Sounds of New Zealand
Love astounding scenery? New Zealand is a place for you!! Milford Sound has been on my list of places to go for years, and then I found out about Doubtful Sound and had double the pleasure.
The best way to see the sounds is from the water, and there are many companies who are more than happy to take you out on a cruise, either a 2 hour scenic or nature cruise, or if you’re a big spender, an overnight on Doubtful, including a gourmet meal. Since I’m on a budget trip, I took the day cruises, one on each of the sounds.
Milford is definitely the more dramatic of the two, with major wow-factor. They’re both a bit hard to get to, more than slightly off the beaten track, but getting there is half the fun! You can stay back in Queenstown and take a flight or a bus, stay out at Milford if you can get a room, or you can stay in tiny Te Anau and drive out to the cruise terminal. It takes about 2 hours without stopping from Te Anau, which is hard as there are several scenic stops and hikes along the way.
I opted to go on the earliest cruise at 9am as I’d heard it was less crowded, less expensive, and most importantly, better light for photography, which meant leaving at 6:30 to arrive for an 8:30 boarding, and left the scenic stops for on my way back.
It rains over 300 days a year there, so there’s a good chance you’ll get a rainy day, which means the waterfalls will be pouring buckets. Otherwise, a sunny still day means mirror-perfect reflections. I was lucky and had a little of both. The morning out on Milford sound featured deep cobalt water, mountains shrouded in mist mirroring themselves, and bright orange kayaks paddling past giant waterfalls.
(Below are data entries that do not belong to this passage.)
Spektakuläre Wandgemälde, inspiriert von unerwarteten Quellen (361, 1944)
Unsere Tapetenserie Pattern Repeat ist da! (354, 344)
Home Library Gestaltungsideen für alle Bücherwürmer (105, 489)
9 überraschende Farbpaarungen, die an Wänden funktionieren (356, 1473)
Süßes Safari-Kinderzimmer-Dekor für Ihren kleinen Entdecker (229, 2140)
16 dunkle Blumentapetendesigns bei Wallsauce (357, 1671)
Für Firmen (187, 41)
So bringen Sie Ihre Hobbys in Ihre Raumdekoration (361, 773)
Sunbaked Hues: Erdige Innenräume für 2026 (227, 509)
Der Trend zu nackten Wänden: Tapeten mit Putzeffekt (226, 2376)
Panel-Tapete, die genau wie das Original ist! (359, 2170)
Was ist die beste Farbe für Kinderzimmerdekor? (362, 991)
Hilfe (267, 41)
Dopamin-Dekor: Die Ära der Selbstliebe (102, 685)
It was cold on the upper outer deck, but I’d layered up, and it was worth it to see the spectacular beauty of this place.
The Milford Track is a famous 6 day hike, and I would have loved to have done it, but it’s so popular and limited that you have to book at least 6 months in advance, and be prepared to open your wallet as it’s $2000 to go on the guided tour. Otherwise, you can save some money, book the huts yourself, and lug all of your own food in.
On the drive back to Te Anau, where I stayed 3 nights in the YHA hostel, I stopped to see a chasm & waterfalls, walk across a swing bridge, and take a few short hikes. Below are a few photos. Can you believe the colors of the water?!
There are also plenty of places to stop for a scenic picnic!
Doubtful Sound is even harder to get to, so I opted to take the bus to the cruise there and leave the driving to somebody else. I’m always meet interesting people on these excursions, and this time was no exception. Neil & Jacqui are from Wales, but have a house they’re fixing up in Bulgaria and plan to spend 6 months there. They’ve invited me to visit if I end up their way!
Doubtful is the bigger of the sounds, with more gradual hills surrounding it. It was less dramatic, but also beautiful, and we saw an island of fur seals frolicking on the rocks.
Check the weather and dress accordingly. It was summer when I was here, and I still had on a base layer, shirt, fleece, rain jacket, jeans, rain pants, gloves, and a wool beanie hat. Don’t like the cold? Me either, but it was totally worth it.